We see that the data is an image scaled between 0 and 255 and each example is a 2D matrix. We need to scale the data and unwrap each matrix into a 1D vector, where each pixel is a feature for our model. We can do the unwrapping during training, so let's just scale the data for now. 

Take a look at `transforms` that was imported via `from torchvision import datasets, transforms` above for simple scaling. 

In [None]:
# Complete me





## 1. Build an autoencoder:

Our **encoder** will consist of three hidden layers: 128 nodes, 64 nodes, and a final latent space of 3 nodes.
Our **decoder** will reverse this process with three layers: 64 nodes, 128 nodes, and 784 (28*28) nodes to recover the dimensions of the original data.

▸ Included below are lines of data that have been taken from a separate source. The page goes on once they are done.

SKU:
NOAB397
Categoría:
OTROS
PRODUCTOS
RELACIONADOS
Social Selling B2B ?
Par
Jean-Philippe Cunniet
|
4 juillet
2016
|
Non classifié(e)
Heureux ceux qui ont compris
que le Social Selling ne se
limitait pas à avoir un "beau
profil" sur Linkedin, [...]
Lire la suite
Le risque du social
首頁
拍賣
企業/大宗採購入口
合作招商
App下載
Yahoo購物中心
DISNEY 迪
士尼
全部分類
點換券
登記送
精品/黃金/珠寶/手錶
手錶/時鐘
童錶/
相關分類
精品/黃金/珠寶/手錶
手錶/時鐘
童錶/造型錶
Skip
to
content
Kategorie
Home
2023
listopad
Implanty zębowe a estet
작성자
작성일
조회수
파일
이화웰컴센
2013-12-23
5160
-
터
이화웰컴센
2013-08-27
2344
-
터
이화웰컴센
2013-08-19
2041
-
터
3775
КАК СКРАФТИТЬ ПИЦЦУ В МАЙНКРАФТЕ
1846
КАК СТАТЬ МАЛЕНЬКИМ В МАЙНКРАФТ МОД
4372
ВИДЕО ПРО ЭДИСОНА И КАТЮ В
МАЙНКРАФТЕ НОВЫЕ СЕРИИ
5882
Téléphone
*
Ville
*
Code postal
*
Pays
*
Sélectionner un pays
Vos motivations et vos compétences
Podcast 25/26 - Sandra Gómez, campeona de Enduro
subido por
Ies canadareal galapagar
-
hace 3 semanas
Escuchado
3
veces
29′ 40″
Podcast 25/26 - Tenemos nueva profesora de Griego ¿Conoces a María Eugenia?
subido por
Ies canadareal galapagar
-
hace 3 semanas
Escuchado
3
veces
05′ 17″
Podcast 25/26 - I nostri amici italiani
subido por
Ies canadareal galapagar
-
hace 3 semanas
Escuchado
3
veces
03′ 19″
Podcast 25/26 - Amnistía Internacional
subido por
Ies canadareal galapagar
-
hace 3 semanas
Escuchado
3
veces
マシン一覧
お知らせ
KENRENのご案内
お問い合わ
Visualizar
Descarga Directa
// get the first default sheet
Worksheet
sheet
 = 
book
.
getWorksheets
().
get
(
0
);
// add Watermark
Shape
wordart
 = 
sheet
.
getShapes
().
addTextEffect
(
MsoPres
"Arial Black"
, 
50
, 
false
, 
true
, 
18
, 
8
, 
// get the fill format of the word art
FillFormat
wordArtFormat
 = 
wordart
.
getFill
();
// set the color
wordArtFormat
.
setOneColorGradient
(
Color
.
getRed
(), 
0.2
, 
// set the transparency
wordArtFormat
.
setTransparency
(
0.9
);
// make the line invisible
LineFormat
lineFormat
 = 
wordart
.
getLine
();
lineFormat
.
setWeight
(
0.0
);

We can use a ReLU activation function because our network is fairly deep.


![NN](nn.png)


In [None]:
# We follow the same class structure as above, but we need to be able to access the encoder and decoder seperately
class AutoEncoder(nn.Module):
    def __init__(self, latent_dim=2):
        super(AutoEncoder, self).__init__()
        # we need a seperate encoder and decoder object 
        self.encoder = nn.Sequential(
             #complete me
        )
        self.decoder = nn.Sequential(
            # complete me
        )

    def forward(self, x):
        # complete me




## Train the Autoencoder

Modify the simple taining script below to plot loss curves

In [None]:
model = #complete me
loss_function = # complete me
optimizer = optim.Adam(model.parameters(), lr=1e-3) # We will use a fancier gradient descent optimizer here

for epoch in range(5):  # keep it fast for now
    # we are going to train our model in batches because our dataset is large.
    for data, _ in train_loader:
        data = data.view(data.size(0), -1)  # Flatten
        output = model(data)
        loss = loss_function(output, data)
        
        optimizer.zero_grad()
        loss.backward()
        optimizer.step()
        
    print(f"Epoch [{epoch+1}/5], Loss: {loss.item():.4f}")

### Visualize reconstructions

In [None]:
model.eval()
with torch.no_grad():
    dataiter = iter(train_loader)
    images, _ = next(dataiter)
    images_flat = images.view(images.size(0), -1)
    reconstructed = model(images_flat)
    reconstructed = reconstructed.view(-1, 1, 28, 28)

    # Plot
    fig, axes = plt.subplots(2, 8, figsize=(12, 3))
    for i in range(8):
        axes[0, i].imshow(images[i][0], cmap='gray')
        axes[0, i].axis('off')
        axes[1, i].imshow(reconstructed[i][0], cmap='gray')
        axes[1, i].axis('off')
    axes[0, 0].set_ylabel('Original')
    axes[1, 0].set_ylabel('Reconstructed')
    plt.show()

# Tune your model until you get decent reconstruction, then submit to Gradescope!